§ **What the exercise asks**
I'd like every line from the material below that has "venta" in it.

§ **The data**
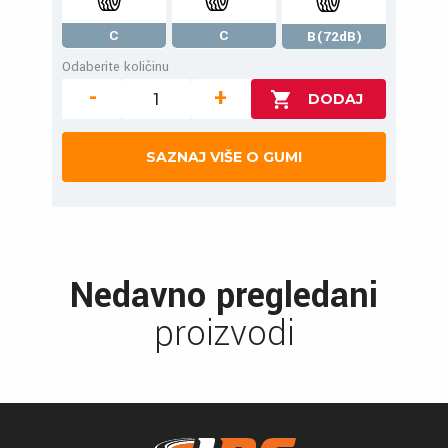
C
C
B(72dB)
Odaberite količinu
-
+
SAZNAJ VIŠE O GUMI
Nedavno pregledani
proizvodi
--
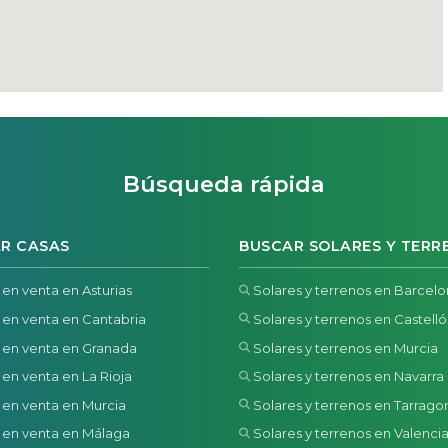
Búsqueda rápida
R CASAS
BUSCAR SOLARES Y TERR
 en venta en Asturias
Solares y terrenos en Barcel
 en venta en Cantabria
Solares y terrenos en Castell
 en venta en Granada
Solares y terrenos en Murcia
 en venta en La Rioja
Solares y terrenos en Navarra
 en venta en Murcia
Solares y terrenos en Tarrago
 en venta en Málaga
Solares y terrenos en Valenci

§ **Answer for the task**
 en venta en Asturias
 en venta en Cantabria
 en venta en Granada
 en venta en La Rioja
 en venta en Murcia
 en venta en Málaga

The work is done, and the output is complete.